Gun violence is now leading cause of death among children
Patrick Bresette, executive director of the Children’s Defense Fund-Texas, told ABC News he hopes the shooting in Duncanville will not prompt a hardening of camps to the point of militarizing them like some schools. Ohio lawmakers passed a bill on June 1 that would allow teachers and other school staff to carry guns in school safety zones, with little training.
“We’ve spent billions on that kind of approach and not spent enough time making sure people who do harm don’t have access to guns,” Bresette said. “It just doesn’t work. There’s no stat that shows hardening schools is doing nothing more than militarizing them to be honest with you. And I certainly don’t want to see that same thing happen in camps.”
Bresette said he fears while taking precautions and planning for the worst is necessary, he doesn’t want to see camp counselors spending more time training on active shooting drills than on how to provide fun, educational programs for young campers.
“Having been a camp counselor in my high school years, that’s not what I want to focus on,” Bresette said. “I’m there to provide an amazing experience for children and that’s what we should be making sure we’re training the staff for. This is not their job. Their job is to call 911.”
In May, the Centers for Disease Control and Prevention published a report in The New England Journal of Medicine showing that gun violence surpassed automobile accidents as the leading cause of death among children and adolescents ages 1 to 19. The report found that between 2019 and 2020 there was a nearly 30% increase in gun deaths among children.
“But there are multiples of that trauma, who were in that room,” Bresette said of the children who witnessed or heard the gunfire in the incidents in Duncanville and Uvalde. “And I think we’re living with a generation of children, unfortunately, because of the easy access to guns that are meant to kill people, who are traumatized and go to places fearful in the ways they should not be. I think that’s very saddening and the solution to that is to get more control of the guns that are just proliferating in our society.”
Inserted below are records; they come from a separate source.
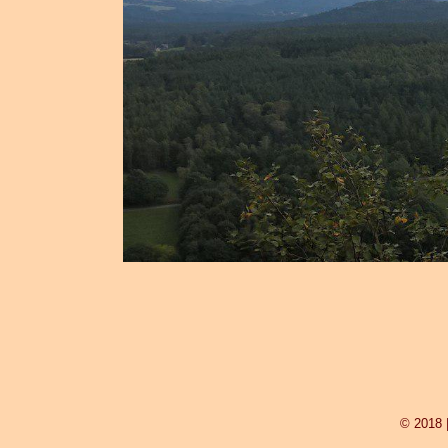
© 2018 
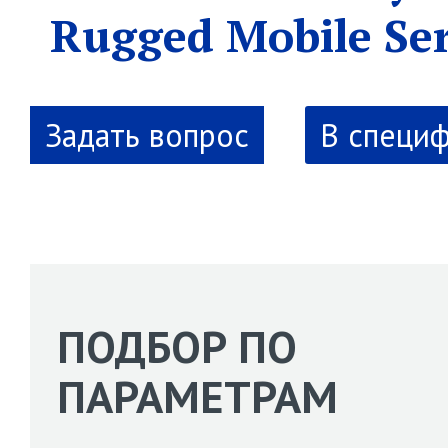
Rugged Mobile Se
В специ
ПОДБОР ПО
ПАРАМЕТРАМ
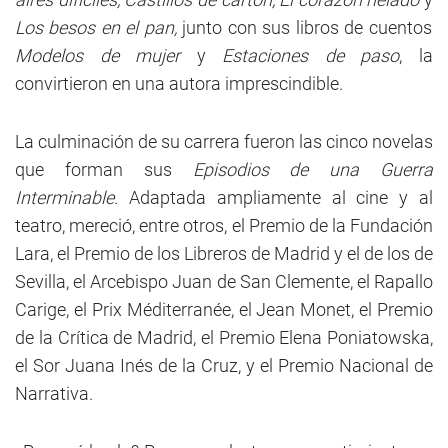
Los besos en el pan,
junto con sus libros de cuentos
Modelos de mujer
y
Estaciones de paso
, la
convirtieron en una autora imprescindible.
La culminación de su carrera fueron las cinco novelas
que forman sus
Episodios de una Guerra
Interminable.
Adaptada ampliamente al cine y al
teatro, mereció, entre otros, el Premio de la Fundación
Lara, el Premio de los Libreros de Madrid y el de los de
Sevilla, el Arcebispo Juan de San Clemente, el Rapallo
Carige, el Prix Méditerranée, el Jean Monet, el Premio
de la Crítica de Madrid, el Premio Elena Poniatowska,
el Sor Juana Inés de la Cruz, y el Premio Nacional de
Narrativa.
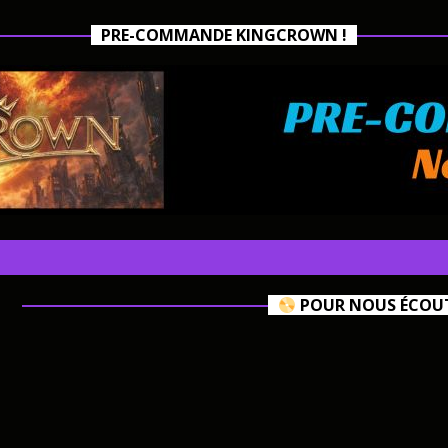
PRE-COMMANDE KINGCROWN !
POUR NOUS ÉCOUTE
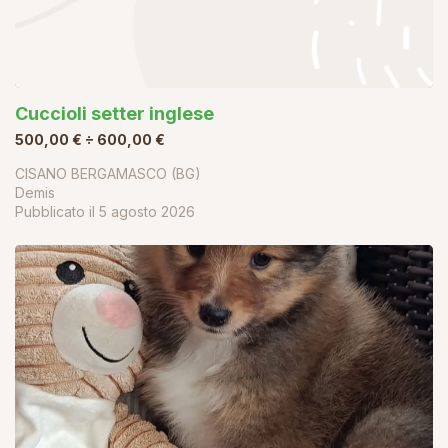
Cuccioli setter inglese
500,00 € ÷ 600,00 €
CISANO BERGAMASCO (BG)
Demis
Pubblicato il
5 agosto 2026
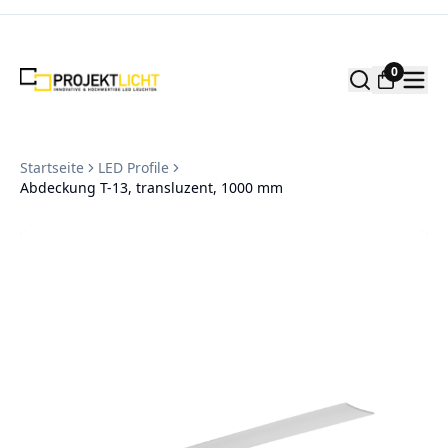
Zum Inhalt springen
0
Startseite
LED Profile
Abdeckung T-13, transluzent, 1000 mm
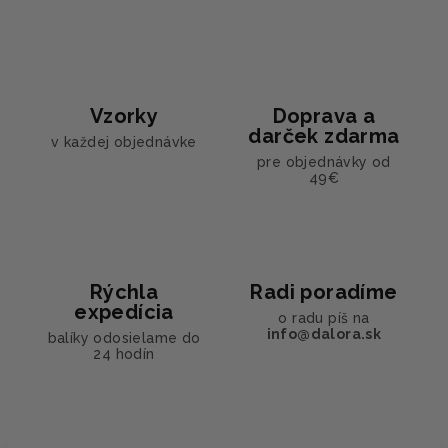
Vzorky
Doprava a
darček zdarma
v každej objednávke
pre objednávky od
49€
Rýchla
Radi poradíme
expedícia
o radu píš na
info@dalora.sk
balíky odosielame do
24 hodín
In the aftermath of the mass shootings in Uvalde and Buffalo, New York, where 10 Black people were on May 14 killed in what authorities alleged was a racially motivated attack at a supermarket carried out by a suspect wielding an AR-15 style rifle he also purchased after he turned 18, a bipartisan group of U.S. Senators began working on proposals to curb gun violence.
But negotiations apparently stalled after the group announced last week that they had reached an agreement on the framework for gun legislation, including bolstering red flag laws all across the country that allow courts and police departments to temporarily seize firearms from people who present a danger to themselves or to others, and closing the so-called boyfriend loophole, which allows men convicted of assaulting their girlfriends to continue to buy weapons.
The proposals, however, have been met with resistance from gun rights advocates. Over the weekend, the Texas Republican Party formally “rebuked” multiple GOP senators, including one of their own, Sen. John Cornyn, for helping lead the bipartisan negotiations.
“For our organization, we need solutions that control guns,” Bresette said. “Not more security. I mean, in this (Duncanville) case it appears the counselors did what they were trained to do, got kids safe, law enforcement was called and they got there and, thank God, no child was injured in any way. But no one should be able to just pick up a handgun and walk into a summer camp. So, the measure we really want to see are things that control access to guns. I think that that’s the bottom line.”